The generated telemetry signals are received at the surface by
transducers, represented by reference numeral 131 (see FIG. 1),
that convert the received acoustical signals to electronic signals
S for further processing, storage, and use. It will be appreciated
that the alternator output is reduced during braking periods, while
the alternator 764 generates maximum power for the control and
sensor electronics 342 during periods when braking is not
applied.
[0047] It will be further appreciated by those having ordinary
skill in the art that the transmission of telemetry signals
upwardly through the mud motor 360 (see FIGS. 3 and 6) in this
manner is contrary to conventional thinking. One aspect of the
present invention therefore relates to the discovery that telemetry
signals, such as mud-pulse telemetry signals, may be successfully
transmitted through a mud motor, particularly at low transmission
frequencies such as frequencies below approximately 1 Hz, but not
necessarily limited to such. Thus, higher frequencies are also
useful for transmitting such signals through a mud motor (e.g.,
positive displacement motors, turbo-drills, etc.).
[0048] Referring again to FIG. 7, the lower end of the drive shaft
754 is coupled to a gear train 762 which is mounted within the
stator 748 and which, in turn, is coupled to an alternator 764. The
gear train 762 adapts the drive shaft's rotational speed for
optimum operation of the alternator 764. The alternator 764 is
mounted in the stator 748 downstream of the gear train 762. The
hydraulic energy of the high-pressure mud flow 721 is converted by
the impeller 758 into rotation of the rotor 747 and drive shaft 754
which, in combination with the gear train 762, produces an angular
velocity (speed) at the alternator shaft (not shown) sufficient to
generate enough electrical energy within the alternator 764 to
power the telemetry means (e.g., the modulator) and sensors,
and--in some cases--other tools in the drill string bottom-hole
assembly (BHA).
[0049] The drive shaft 754, bearings 756, gear train 762, and
alternator 764 are all housed in a pressurized oil chamber 766
defined by the stator 748 (the lower portion of which is not shown
in FIG. 7) in order to function in clean and well-lubricated
conditions. Since the upstream portion of the drive shaft 754 is
rotating in mud (drilling fluid), a rotary seal 757 is required to
isolate the mud from the oil in the pressurized chamber 766. The
face of a typical rotary seal 757 has to be lubricated by something
other than the mud, since the mud contains erosive particles that
will quickly ruin the rotary seal.
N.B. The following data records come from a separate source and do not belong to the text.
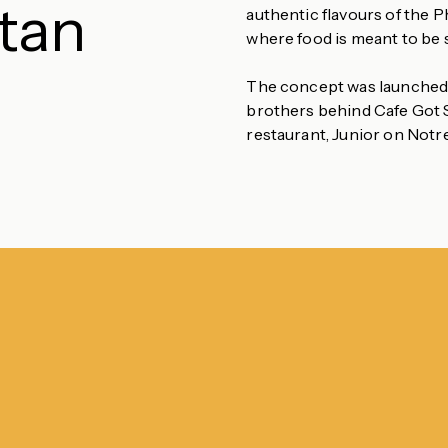
utan
authentic flavours of the 
where food is meant to be 
The concept was launched b
brothers behind Cafe Got S
restaurant, Junior on Notr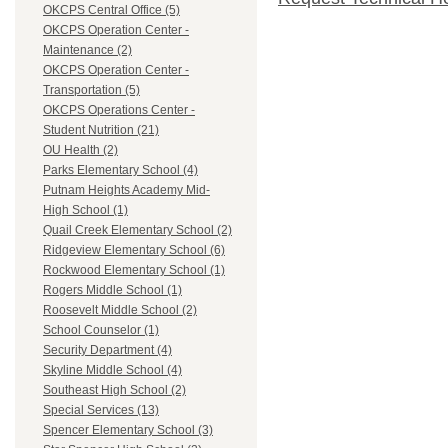
OKCPS Central Office (5)
OKCPS Operation Center -
Maintenance (2)
OKCPS Operation Center -
Transportation (5)
OKCPS Operations Center -
Student Nutrition (21)
OU Health (2)
Parks Elementary School (4)
Putnam Heights Academy Mid-
High School (1)
Quail Creek Elementary School (2)
Ridgeview Elementary School (6)
Rockwood Elementary School (1)
Rogers Middle School (1)
Roosevelt Middle School (2)
School Counselor (1)
Security Department (4)
Skyline Middle School (4)
Southeast High School (2)
Special Services (13)
Spencer Elementary School (3)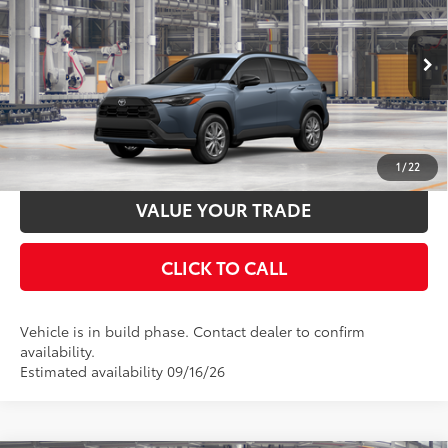
VIN:
7MUCAAAG4TV34A484
Stock:
34A484
Model:
6303
Documentation Fee:
$398
Ext.:
Celestite
Int.:
Black Fabric
In Production
UNLOCK SMART PRICE
ESTIMATE PAYMENTS
1
/
22
VALUE YOUR TRADE
CLICK TO CALL
Vehicle is in build phase. Contact dealer to confirm
availability.
Estimated availability 09/16/26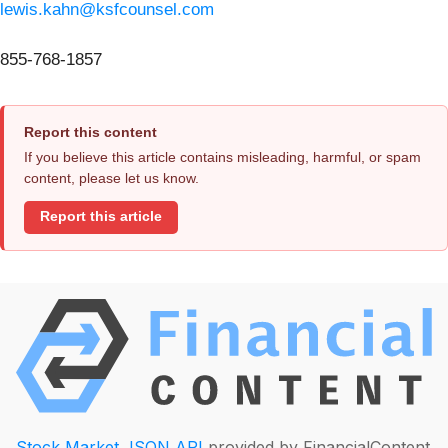
lewis.kahn@ksfcounsel.com
855-768-1857
Report this content
If you believe this article contains misleading, harmful, or spam
content, please let us know.
Report this article
Stock Market JSON API
provided by FinancialContent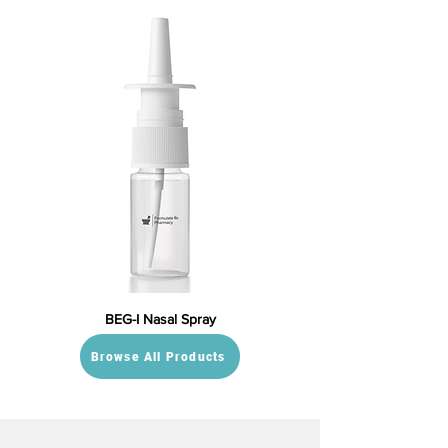
BEG-I Nasal Spray
Browse All Products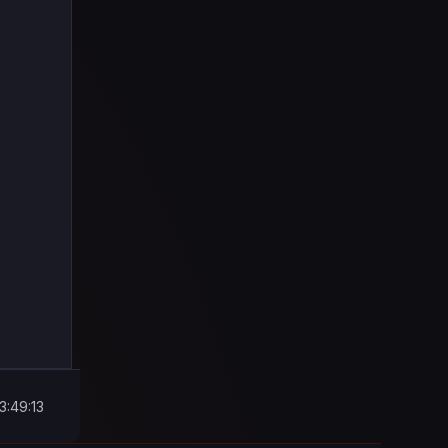
3:49:13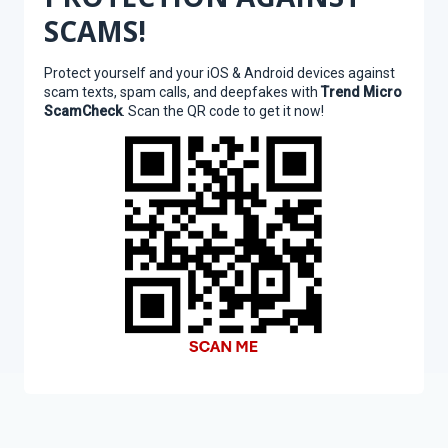
SCAMS!
Protect yourself and your iOS & Android devices against
scam texts, spam calls, and deepfakes with
Trend Micro
ScamCheck
. Scan the QR code to get it now!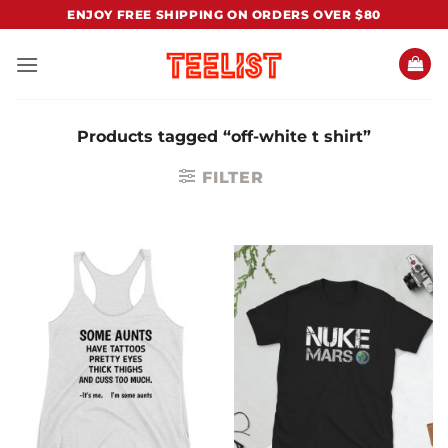
Skip
ENJOY FREE SHIPPING ON ORDERS OVER $80
to
content
Products tagged “off-white t shirt”
FILTER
This lubrication is achieved by
ensuring a constant, low-volume oil leak from the pressurized
chamber 766 across the rotary seal 757. This leak also prevents the
flowing mud from invading the oil chamber 766, which is desirable
since the cleanliness of the oil promotes a long operating life for
the gears in the gear train 762, the bearing 756, and the
electrical components (e.g., the alternator 764) inside the oil
chamber.
[0050] A known solution for achieving this controlled leakage of
oil across the rotary seal 757 is to employ a pressure compensator
having compensating piston that is biased by a spring having an
appropriate spring constant. The pressure compensator, referenced
generally at 341 in FIG. 3, fluidly communicates with the
pressurized oil chamber 766 to achieve the desired condition. The
measurement sensor electronics and control electronics, indicated
generally at 342 in FIG. 3, are fluidly-isolated from the pressure
compensator 341 of the subassembly 340, but are typically
hard-wired to the alternator 764 of the subassembly 338. Components
similar to subassemblies 338, 340 are described in U.S. Pat. No.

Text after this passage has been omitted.